The Quality Management Group (QMG) is responsible for the planning, organisation and direction of a quality management system within all divisions of The Doctors Laboratory in accordance with appropriate accreditation and regulatory bodies. The aims of these recommendations may be summarised thus:

• To meet the needs of relevant evolving regulatory standards (e.g. CPA and GCP)
• To ensure sufficient resources and management time is devoted to quality
• Increasing clinical trial work and associated quality inspections have indicated a requirement to extend quality management operations
• To put all areas of TDL and TDL Genetics under central quality management control
• To formalise External Quality Assessment management procedures

Quality Management Definitions

Quality Assurance (QA) is the use of monitoring techniques, including inspections and audits, to promote confidence in laboratory results, to assure the quality of the data generated and to ensure compliance with accrediting bodies such as Clinical Pathology Accreditation (CPA).

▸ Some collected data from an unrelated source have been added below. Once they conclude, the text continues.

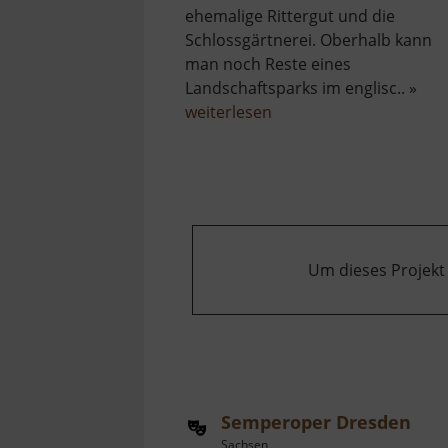
ehemalige Rittergut und die
Schlossgärtnerei. Oberhalb kann
man noch Reste eines
Landschaftsparks im englisc.. »
über
weiterlesen
Schloss
Kuckuckstein
Um dieses Projekt
Semperoper Dresden
Sachsen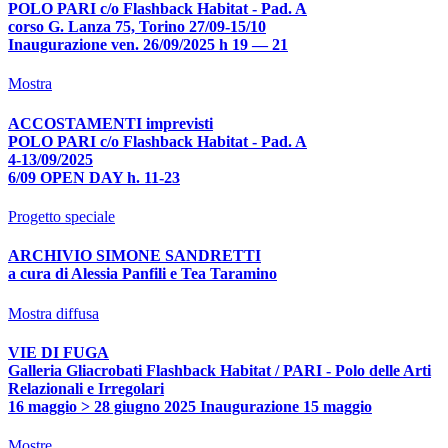
POLO PARI c/o Flashback Habitat - Pad. A
corso G. Lanza 75, Torino 27/09-15/10
Inaugurazione ven. 26/09/2025 h 19 — 21
Mostra
ACCOSTAMENTI imprevisti
POLO PARI c/o Flashback Habitat - Pad. A
4-13/09/2025
6/09 OPEN DAY h. 11-23
Progetto speciale
ARCHIVIO SIMONE SANDRETTI
a cura di Alessia Panfili e Tea Taramino
Mostra diffusa
VIE DI FUGA
Galleria Gliacrobati Flashback Habitat / PARI - Polo delle Arti
Relazionali e Irregolari
16 maggio > 28 giugno 2025 Inaugurazione 15 maggio
Mostre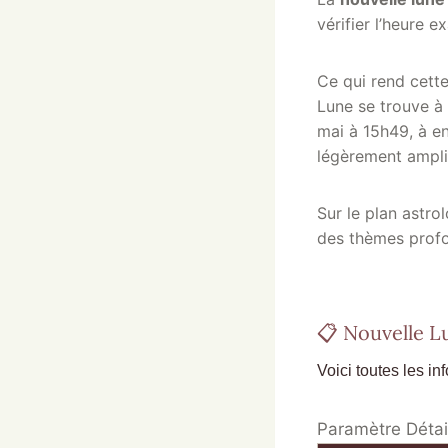
vérifier l’heure 
Ce qui rend cette
Lune se trouve à
mai à 15h49, à en
légèrement amplif
Sur le plan astro
des thèmes profon
📋 Nouvelle L
Voici toutes les in
Paramètre Détai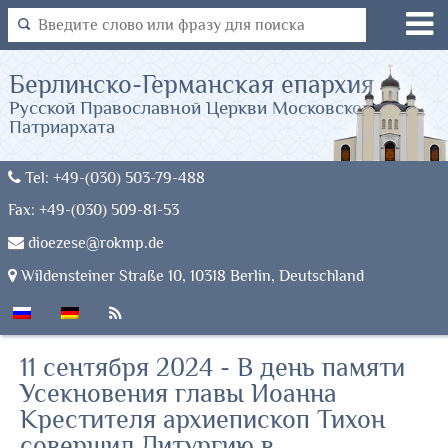
Берлинско-Германская епархия
Русской Православной Церкви Московского
Патриархата
Tel: +49-(030) 503-79-488
Fax: +49-(030) 509-81-53
dioezese@rokmp.de
Wildensteiner Straße 10, 10318 Berlin, Deutschland
11 сентября 2024 - В день памяти
Усекновения главы Иоанна
Крестителя архиепископ Тихон
совершил Литургию в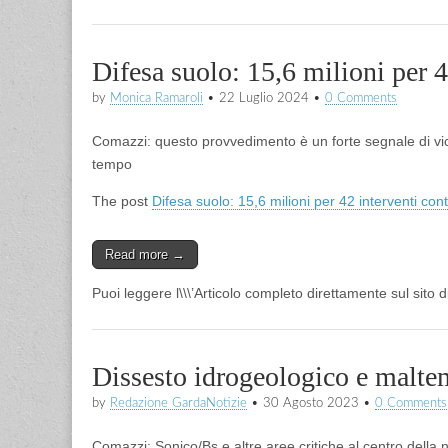
Difesa suolo: 15,6 milioni per 4
by
Monica Ramaroli
•
22 Luglio 2024
•
0 Comments
Comazzi: questo provvedimento è un forte segnale di vicin
tempo
The post
Difesa suolo: 15,6 milioni per 42 interventi con
Read more →
Puoi leggere l\\\’Articolo completo direttamente sul sito 
Dissesto idrogeologico e maltemp
by
Redazione GardaNotizie
•
30 Agosto 2023
•
0 Comments
Comazzi: Sonico/Bs e altre aree critiche al centro della 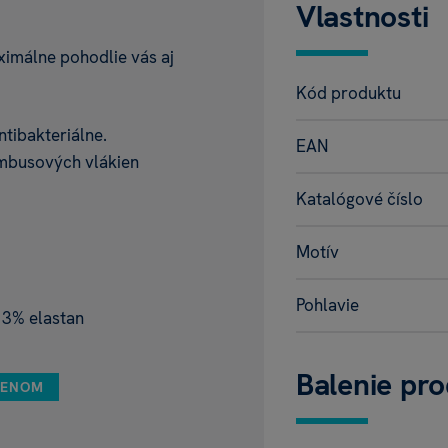
Vlastnosti
málne pohodlie vás aj
Kód produktu
tibakteriálne.
EAN
ambusových vlákien
Katalógové číslo
Motív
Pohlavie
 3% elastan
Balenie pr
MENOM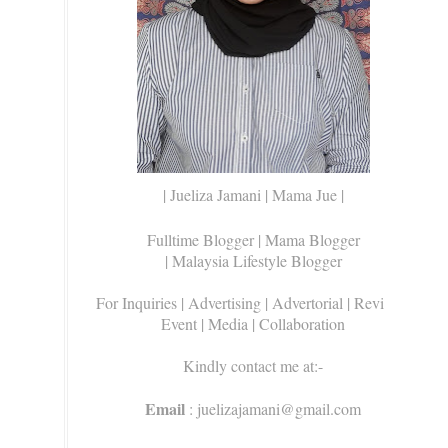
| Jueliza Jamani | Mama Jue |
Fulltime Blogger |
Mama Blogger
| Malaysia Lifestyle Blogger
For Inquiries
| Advertising | Advertorial | Review |
Event | Media | Collaboration
Kindly contact me at:-
Email
: juelizajamani@gmail.com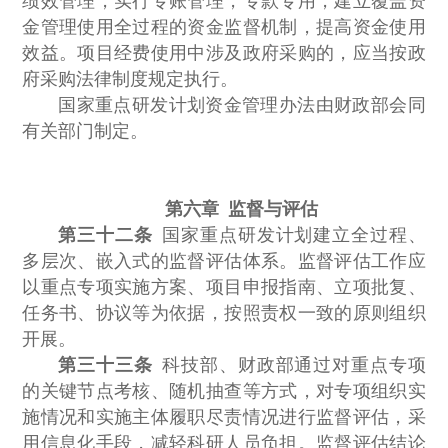
绩效管理，实行专账管理，专款专用，建立覆盖资
金管理使用全过程的资金监督机制，提高资金使用
效益。项目经费使用中涉及政府采购的，应当按政
府采购法律制度规定执行。
国家重点研发计划资金管理办法由财政部会同
有关部门制定。
第六章 监督与评估
第三十二条
国家重点研发计划建立全过程、
多层次、嵌入式的监督评估体系。监督评估工作应
以重点专项实施方案、项目申报指南、立项批复、
任务书、协议等为依据，按照责权一致的原则组织
开展。
第三十三条
科技部、财政部通过对重点专项
的关键节点考核、随机抽查等方式，对专项组织实
施情况和实施主体履职尽责情况进行监督评估，采
用信息化手段，减轻科研人员负担。监督评估结论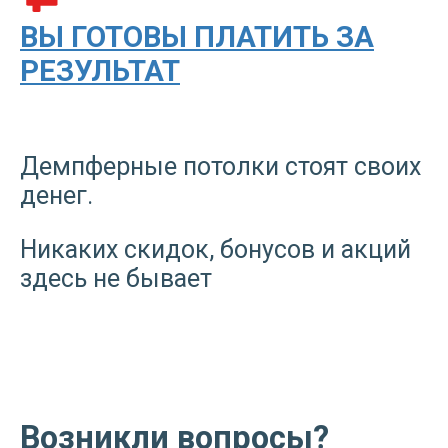
ВЫ ГОТОВЫ ПЛАТИТЬ ЗА
РЕЗУЛЬТАТ
Демпферные потолки стоят своих
денег.
Никаких скидок, бонусов и акций
здесь не бывает
Возникли вопросы?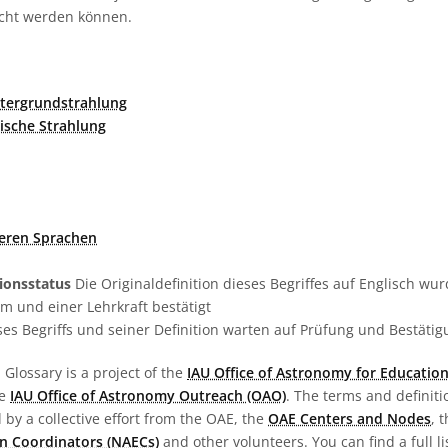
cht werden können.
tergrundstrahlung
ische Strahlung
deren Sprachen
tionsstatus
Die Originaldefinition dieses Begriffes auf Englisch w
 und einer Lehrkraft bestätigt
es Begriffs und seiner Definition warten auf Prüfung und Bestäti
Glossary is a project of the
IAU Office of Astronomy for Education
he
IAU Office of Astronomy Outreach (OAO)
. The terms and definit
by a collective effort from the OAE, the
OAE Centers and Nodes
, 
n Coordinators (NAECs)
and other volunteers. You can find a full li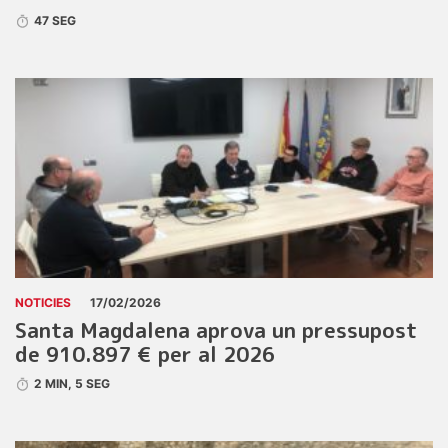
47 SEG
NOTICIES
17/02/2026
Santa Magdalena aprova un pressupost
de 910.897 € per al 2026
2 MIN, 5 SEG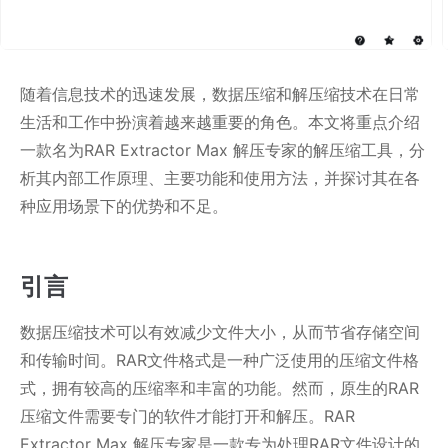
随着信息技术的迅速发展，数据压缩和解压缩技术在日常
生活和工作中扮演着越来越重要的角色。本文将重点介绍
一款名为RAR Extractor Max 解压专家的解压缩工具，分
析其内部工作原理、主要功能和使用方法，并探讨其在各
种应用场景下的优势和不足。
引言
数据压缩技术可以有效减少文件大小，从而节省存储空间
和传输时间。RAR文件格式是一种广泛使用的压缩文件格
式，拥有较高的压缩率和丰富的功能。然而，原生的RAR
压缩文件需要专门的软件才能打开和解压。RAR
Extractor Max 解压专家是一款专为处理RAR文件设计的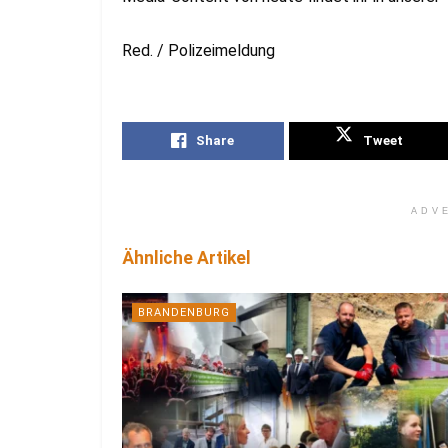
Red. / Polizeimeldung
Share
Tweet
ADV
Ähnliche Artikel
BRANDENBURG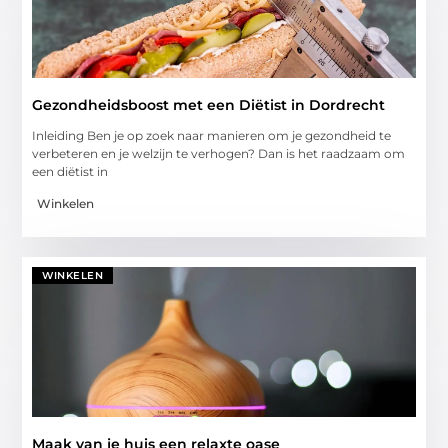
Gezondheidsboost met een Diëtist in Dordrecht
Inleiding Ben je op zoek naar manieren om je gezondheid te
verbeteren en je welzijn te verhogen? Dan is het raadzaam om
een diëtist in
Winkelen
WINKELEN
Maak van je huis een relaxte oase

Quality Control (QC) is the use of techniques to reduce discord and discrepancy in results of measurement of the same quantity in the same material

External Quality Assessment (EQA) is the process whereby a laboratory’s analytical performance is assessed with respect to its peers using analytical material obtained from an external provider such as a United Kingdom National External Quality Assessment Scheme (UKNEQAS).